The natural susceptibility to 71 antibiotics of 104 Serratia strains of Serratia ficaria (n = 15), Serratia fonticola (n = 18), Serratia odorifera (n = 16), Serratia plymuthica (n = 32) and Serratia rubidaea (n = 23) was examined. MICs were determined using a microdilution procedure in IsoSensitest broth for all the strains and in cation-adjusted Mueller-Hinton broth for some strains. With few exceptions, all species tested were uniformly naturally resistant to penicillin G, oxacillin, cefazolin, cefuroxime, all tested macrolides, lincosamides, streptogramins, glycopeptides, fusidic acid and rifampicin, and naturally sensitive to several aminoglycosides, piperacillin, piperacillin/tazobactam, carbapenems, some cephalosporins, fluoroquinolones and folate-pathway inhibitors.
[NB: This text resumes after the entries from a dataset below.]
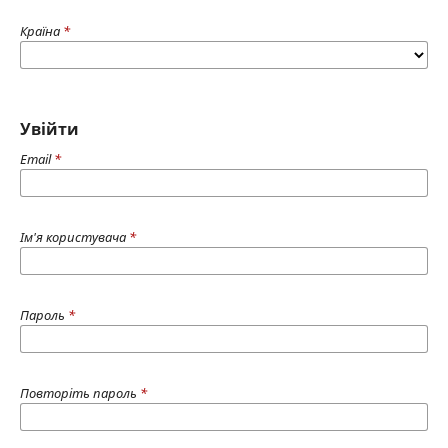
Країна
*
Увійти
Email
*
Ім'я користувача
*
Пароль
*
Повторіть пароль
*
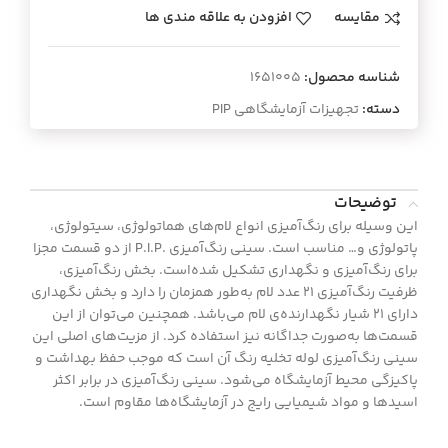
مقایسه
افزودن به علاقه مندی ها
شناسه محصول:
1651005
دسته:
تجهیزات آزمایشگاهی PIP
توضیحات
اين وسيله برای رنگ‌آمیزی انواع لام‌های هماتولوژی، سیتولوژی،
پاتولوژی و… مناسب است. سینی رنگ‌آمیزی .P.I.P از دو قسمت مجزا
براي رنگ‌آمیزی و نگهداری تشکیل شده‌است. بخش رنگ‌آمیزی،
ظرفیت رنگ‌آمیزی ۲۱ عدد لام به‌طور همزمان را دارد و بخش نگهداری
دارای ۲۱ شیار نگهدارنده‌ی لام می‌باشد. همچنین می‌توان از این
قسمت‌ها به‌صورت جداگانه نیز استفاده کرد. از مزیت‌های اصلي این
سینی رنگ‌آمیزی لوله تخلیه رنگ آن است که موجب حفظ بهداشت و
پاکیزگی محیط آزمایشگاه می‌شود. سینی رنگ‌آمیزی در برابر اکثر
اسیدها و مواد شیمیایی رایج در آزمایشگاه‌ها مقاوم است.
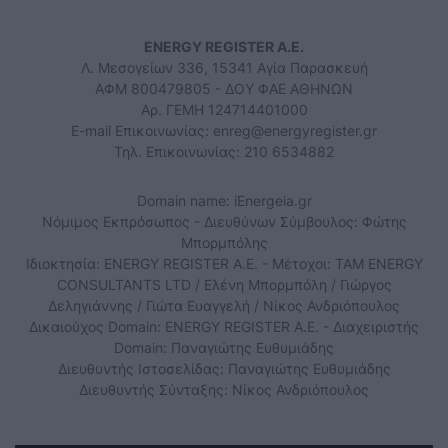
ENERGY REGISTER Α.Ε.
Λ. Μεσογείων 336, 15341 Αγία Παρασκευή
ΑΦΜ 800479805 - ΔΟΥ ΦΑΕ ΑΘΗΝΩΝ
Αρ. ΓΕΜΗ 124714401000
E-mail Επικοινωνίας:
enreg@energyregister.gr
Τηλ. Επικοινωνίας: 210 6534882
Domain name: iEnergeia.gr
Νόμιμος Εκπρόσωπος - Διευθύνων Σύμβουλος: Φώτης
Μπορμπόλης
Ιδιοκτησία: ENERGY REGISTER Α.Ε. - Μέτοχοι: TAM ENERGY
CONSULTANTS LTD / Ελένη Μπορμπόλη / Γιώργος
Δεληγιάννης / Γιώτα Ευαγγελή / Νίκος Ανδριόπουλος
Δικαιούχος Domain: ENERGY REGISTER Α.Ε. - Διαχειριστής
Domain: Παναγιώτης Ευθυμιάδης
Διευθυντής Ιστοσελίδας: Παναγιώτης Ευθυμιάδης
Διευθυντής Σύνταξης: Νίκος Ανδριόπουλος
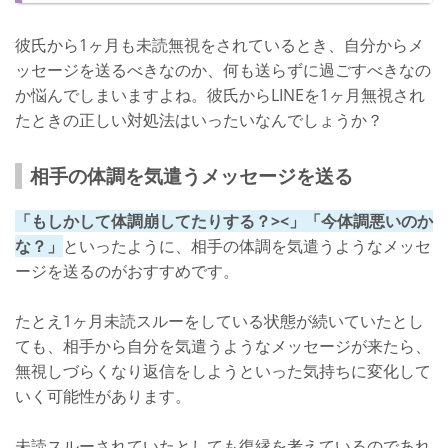
彼氏から1ヶ月も未読無視をされているとき、自分からメ
ッセージを送るべきなのか、何も送らずに過ごすべきなの
か悩んでしまいますよね。彼氏からLINEを1ヶ月無視され
たときの正しい対処法はいったいなんでしょうか？
相手の体調を気遣うメッセージを送る
「もしかして体調崩してたりする？><」「今体調悪いのか
な？」
といったように、相手の体調を気遣うようなメッセ
ージを送るのがおすすめです。
たとえ1ヶ月未読スルーをしている状態が続いていたとし
ても、相手から自分を気遣うようなメッセージが来たら、
無視しづらくなり返信をしようといった気持ちに変化して
いく可能性があります。
未読スルーされていたとしても復縁を考えているのであれ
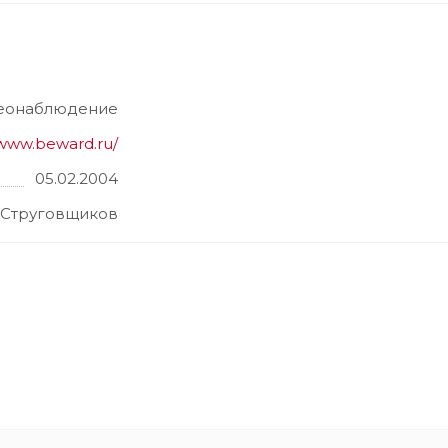
деонаблюдение
/www.beward.ru/
05.02.2004
 Струговщиков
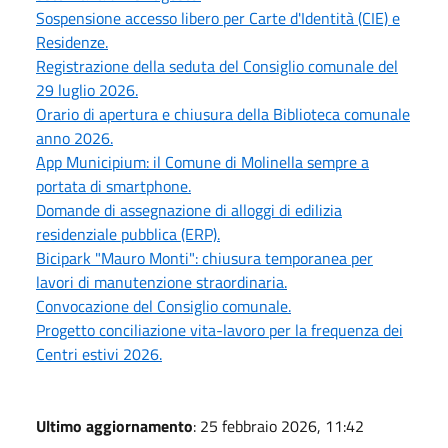
Sospensione accesso libero per Carte d'Identità (CIE) e
Residenze.
Registrazione della seduta del Consiglio comunale del
29 luglio 2026.
Orario di apertura e chiusura della Biblioteca comunale
anno 2026.
App Municipium: il Comune di Molinella sempre a
portata di smartphone.
Domande di assegnazione di alloggi di edilizia
residenziale pubblica (ERP).
Bicipark "Mauro Monti": chiusura temporanea per
lavori di manutenzione straordinaria.
Convocazione del Consiglio comunale.
Progetto conciliazione vita-lavoro per la frequenza dei
Centri estivi 2026.
Ultimo aggiornamento
: 25 febbraio 2026, 11:42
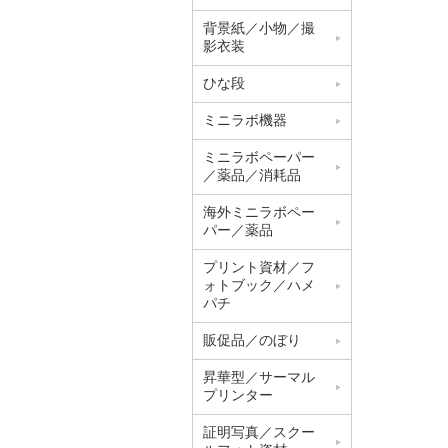
背景紙／小物／撮
影衣装
ひな段
ミニラボ機器
ミニラボペーパー
／薬品／消耗品
海外ミニラボペー
パー／薬品
プリント資材／フ
ォトブック／ハメ
パチ
販促品／のぼり
昇華型／サーマル
プリンター
証明写真／スクー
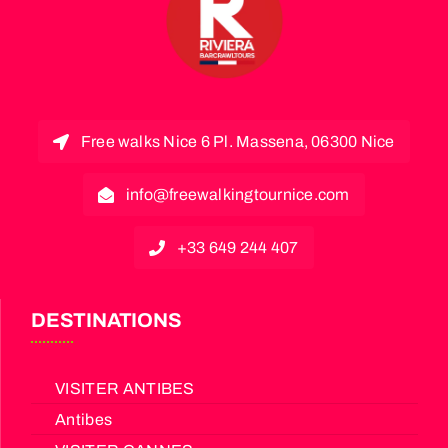
Free walks Nice 6 Pl. Massena, 06300 Nice
info@freewalkingtournice.com
+33 649 244 407
DESTINATIONS
VISITER ANTIBES
Antibes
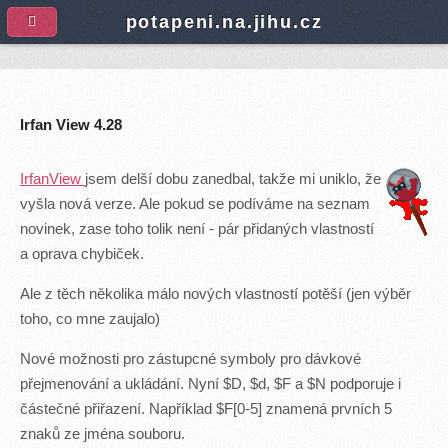
A
potapeni.na.jihu.cz
Irfan View 4.28
IrfanView
jsem delší dobu zanedbal, takže mi uniklo, že
vyšla nová verze. Ale pokud se podíváme na seznam
novinek, zase toho tolik není - pár přidaných vlastností
a oprava chybiček.
Ale z těch několika málo nových vlastností potěší (jen výběr
toho, co mne zaujalo)
Nové možnosti pro zástupcné symboly pro dávkové
přejmenování a ukládání. Nyní $D, $d, $F a $N podporuje i
částečné přiřazení. Například $F[0-5] znamená prvních 5
znaků ze jména souboru.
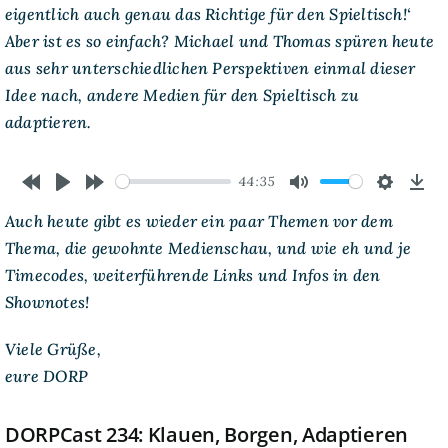
eigentlich auch genau das Richtige für den Spieltisch!‘
Aber ist es so einfach? Michael und Thomas spüren heute
aus sehr unterschiedlichen Perspektiven einmal dieser
Idee nach, andere Medien für den Spieltisch zu
adaptieren.
44:35
Rewind
Play
Forward
Mute
Settings
Dow
Auch heute gibt es wieder ein paar Themen vor dem
10s
10s
Thema, die gewohnte Medienschau, und wie eh und je
Timecodes, weiterführende Links und Infos in den
Shownotes!
Viele Grüße,
eure DORP
DORPCast 234: Klauen, Borgen, Adaptieren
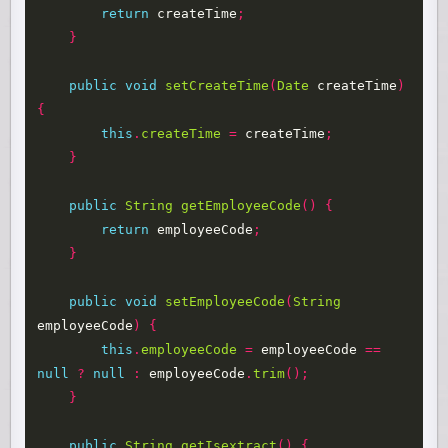
return
createTime
;
}
public
void
setCreateTime
(
Date
createTime
)
{
this
.
createTime
=
createTime
;
}
public
String
getEmployeeCode
()
{
return
employeeCode
;
}
public
void
setEmployeeCode
(
String
employeeCode
)
{
this
.
employeeCode
=
employeeCode
==
null
?
null
:
employeeCode
.
trim
();
}
public
String
getIsextract
()
{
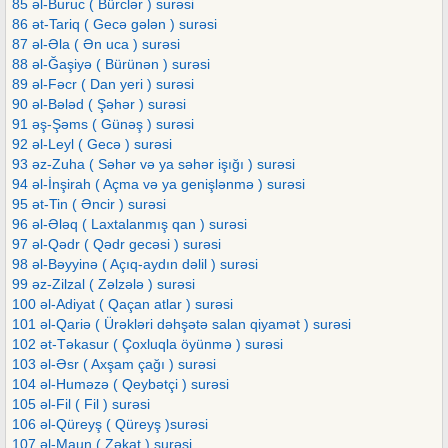
85 əl-Buruc ( Bürclər ) surəsi
86 ət-Tariq ( Gecə gələn ) surəsi
87 əl-Əla ( Ən uca ) surəsi
88 əl-Ğaşiyə ( Bürünən ) surəsi
89 əl-Fəcr ( Dan yeri ) surəsi
90 əl-Bələd ( Şəhər ) surəsi
91 əş-Şəms ( Günəş ) surəsi
92 əl-Leyl ( Gecə ) surəsi
93 əz-Zuha ( Səhər və ya səhər işığı ) surəsi
94 əl-İnşirah ( Açma və ya genişlənmə ) surəsi
95 ət-Tin ( Əncir ) surəsi
96 əl-Ələq ( Laxtalanmış qan ) surəsi
97 əl-Qədr ( Qədr gecəsi ) surəsi
98 əl-Bəyyinə ( Açıq-aydın dəlil ) surəsi
99 əz-Zilzal ( Zəlzələ ) surəsi
100 əl-Adiyat ( Qaçan atlar ) surəsi
101 əl-Qariə ( Ürəkləri dəhşətə salan qiyamət ) surəsi
102 ət-Təkasur ( Çoxluqla öyünmə ) surəsi
103 əl-Əsr ( Axşam çağı ) surəsi
104 əl-Huməzə ( Qeybətçi ) surəsi
105 əl-Fil ( Fil ) surəsi
106 əl-Qüreyş ( Qüreyş )surəsi
107 əl-Maun ( Zəkat ) surəsi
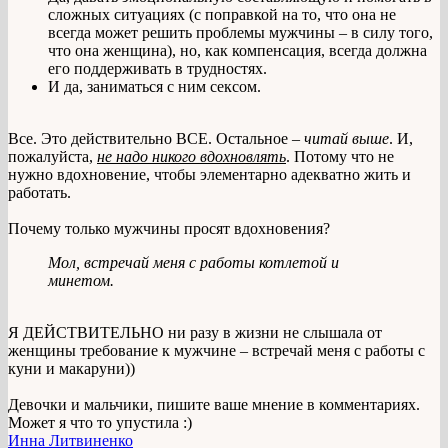
сложных ситуациях (с поправкой на то, что она не
всегда может решить проблемы мужчины – в силу того,
что она женщина), но, как компенсация, всегда должна
его поддерживать в трудностях.
И да, заниматься с ним сексом.
Все. Это действительно ВСЕ. Остальное –
читай выше
. И,
пожалуйста,
не надо никого вдохновлять
. Потому что не
нужно вдохновение, чтобы элементарно адекватно жить и
работать.
Почему только мужчины просят вдохновения?
Мол, встречай меня с работы котлетой и
минетом.
Я ДЕЙСТВИТЕЛЬНО ни разу в жизни не слышала от
женщины требование к мужчине – встречай меня с работы с
куни и макаруни))
Девочки и мальчики, пишите ваше мнение в комментариях.
Может я что то упустила :)
Инна Литвиненко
Major species-related differences in natural susceptibility affecting clinical assessment criteria were seen with tetracyclines, some aminoglycosides, aminopenicillins, ticarcillin, cefaclor, loracarbef, cefoxitin, pipemidic acid, chloramphenicol, nitrofurantoin and fosfomycin. Differences in susceptibility dependent on the medium were seen with macrolides, tetracycline, fosfomycin and some beta-lactams. The natural antibiotic susceptibility patterns suggest novel species-specific mechanisms of antibiotic resistance. Uncharacterized species-specific aminoglycoside-modifying enzymes and multidrug efflux systems affecting tetracyclines, quinolones and chloramphenicol are probably responsible for some of the phenotypes observed. The natural amoxicillin sensitivity of several strains of some species combined with natural resistance to some narrow-spectrum cephalosporins indicate the expression of naturally occurring beta-lactamases with unique substrate profiles. beta-Lactamases of representative strains of each species were characterized phenotypically and genotypically. It was shown that all species expressed naturally occurring AmpC beta-lactamases and, with respect to S. fonticola, also a species-specific class A beta-lactamase. Inducibility of these enzymes was shown in all species with the exception of S. rubidaea and four of five strains of S. plymuthica.